In this blog post, I am going to look at how autocorrelation can be used in the music business to predict how digital streaming, which now accounts for 67% of total revenue in the music industry reacts to specific events such as album releases by an artist.
Autocorrelation refers to the correlation of a variable with itself over time. It measures the degree that a variable is correlated with its own past values. Positive autocorrelation occurs when a variable’s value at a given point in time is positively correlated with its value at some previous point in time. Negative autocorrelation is when a value is negatively correlated with a past value. Positive autocorrelation suggests a variable exhibits gradual momentum, while negative correlation tends to suggest abrupt mean reversion over time.

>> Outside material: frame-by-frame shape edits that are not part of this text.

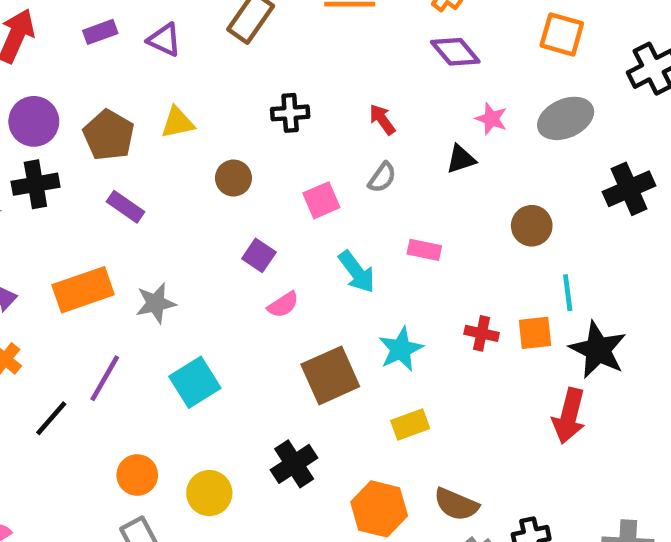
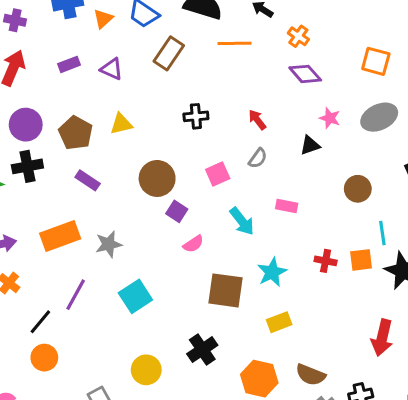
brown circle: (233, 178) -> (157, 178), moved, size x1.5
brown square: (330, 375) -> (225, 290), turned 33
red arrow: (569, 416) -> (382, 338), moved
orange circle: (137, 475) -> (44, 358), moved

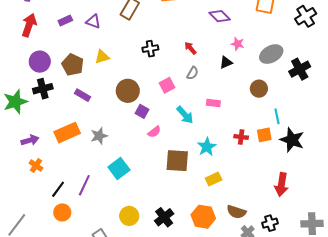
gray ellipse: (379, 117) -> (271, 54), moved
purple line: (76, 295) -> (84, 185), moved
black cross: (202, 350) -> (164, 217), moved

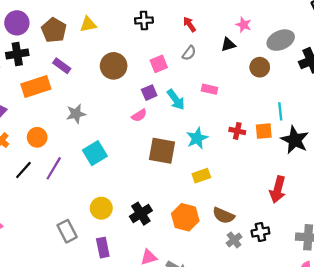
brown circle: (259, 89) -> (260, 67), moved
purple square: (142, 111) -> (149, 93), moved, turned 32
orange rectangle: (67, 133) -> (36, 86), moved
orange circle: (62, 212) -> (37, 137), moved

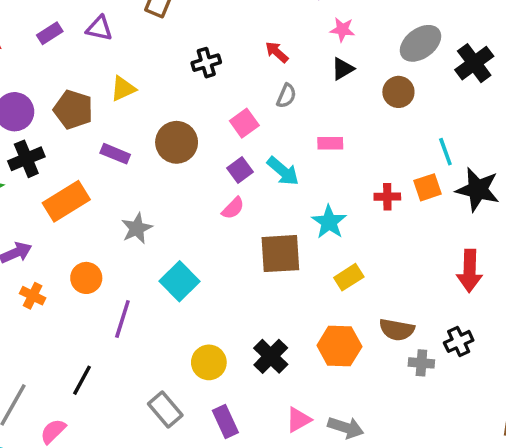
pink star: (244, 25) -> (342, 30), moved
purple rectangle: (62, 66) -> (115, 154), moved
black line: (23, 170) -> (82, 380), moved
gray cross: (234, 240) -> (421, 363), turned -35

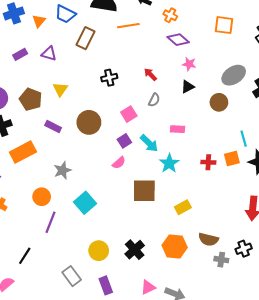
yellow triangle: (123, 89) -> (60, 89), turned -35
cyan star: (329, 222) -> (169, 163), moved
orange circle: (86, 278) -> (42, 197), moved

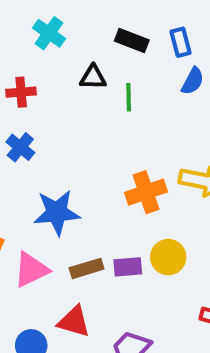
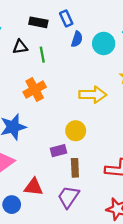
orange cross: (146, 192) -> (35, 90), moved
yellow circle: (168, 257) -> (76, 131), moved
brown rectangle: (87, 268) -> (75, 168), moved, turned -66

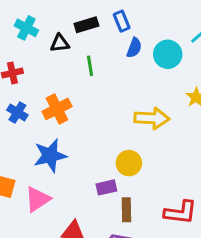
black rectangle: (38, 22) -> (86, 25), turned -30
black triangle: (20, 47) -> (60, 43), moved
orange cross: (35, 90) -> (57, 109), moved

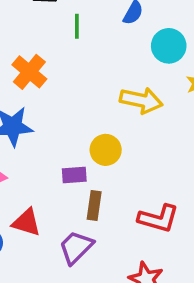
cyan circle: (168, 54) -> (169, 46), moved
orange cross: (57, 109) -> (29, 72), turned -32

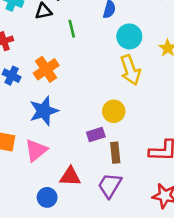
cyan circle: (169, 46) -> (129, 36), moved
orange cross: (29, 72) -> (46, 69), turned 30
yellow arrow: (141, 100) -> (130, 70), turned 72

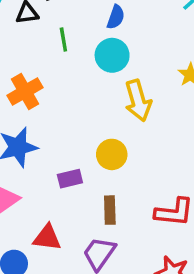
cyan circle: (129, 36) -> (112, 55), moved
purple rectangle: (96, 135) -> (70, 179), moved

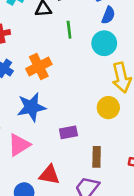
yellow circle: (112, 154) -> (108, 108), moved

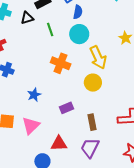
orange cross: (39, 66) -> (61, 63), moved, turned -30
blue star: (31, 107) -> (34, 95), size x0.6

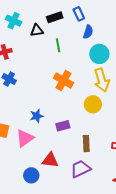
cyan circle: (79, 34) -> (99, 54), moved
blue star: (34, 95) -> (37, 116), moved
purple trapezoid: (90, 148) -> (80, 169), turned 30

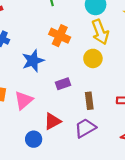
blue star: (37, 116) -> (33, 61), moved, size x1.5
red triangle: (50, 160) -> (52, 121), turned -30

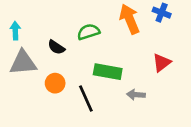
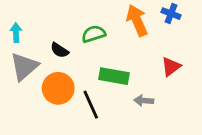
gray triangle: (23, 63) -> (24, 67), turned -36
orange circle: (55, 83) -> (58, 88), size x1.5

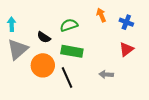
blue cross: (171, 14) -> (126, 22), moved
orange arrow: (137, 20) -> (101, 15), size x0.6
green rectangle: (114, 76) -> (72, 51), moved

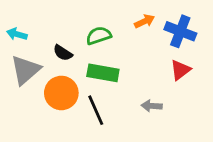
orange arrow: (101, 15) -> (145, 21), turned 88
blue cross: (126, 22) -> (180, 31), size x1.5
cyan arrow: (12, 24) -> (17, 34), turned -72

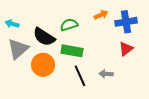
blue cross: (180, 31) -> (126, 22), turned -30
black semicircle: (63, 53) -> (44, 37), size x1.6
black line: (96, 110) -> (80, 76), moved

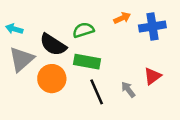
red triangle: (126, 49) -> (152, 76), moved
gray arrow: (106, 74) -> (128, 89), turned 48

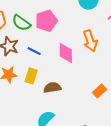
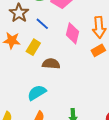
orange rectangle: (100, 91) -> (98, 50), moved

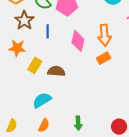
blue line: (42, 24) -> (48, 31), turned 48
yellow rectangle: (33, 47) -> (35, 65), moved

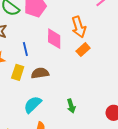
blue line: (48, 31) -> (25, 49), moved
green arrow: (78, 123) -> (71, 106), moved

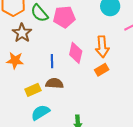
blue line: (25, 49) -> (52, 61), moved
yellow rectangle: (18, 72) -> (33, 90), moved, turned 35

Artists, record labels, music publishers, and management companies can use autocorrelation to predict how an artist’s digital streaming figures will be affected by using an autocorrelation function (ACF) to plot the correlation between daily digital streaming increases and decreases as they occurred during similar points in previous album release cycles by the same (similar artists). Digital streaming totals tend to follow a Poisson distribution, increasing during certain events such as when an artist announces a new album, with the rate of increase typically decreasing for a period of time until the next event. Poisson regression is a common way to model this data, and the autocorrelation function is an important diagnostic tool for Poisson regression. Not only can autocorrelation help identify patterns in the data that can be used to develop a predictive model that can allow stakeholders to better forecast earnings, but it can also be used to compare a current projects performance with its predicted value, and provide a metric to determine if an album campaign is overperforming or underperforming.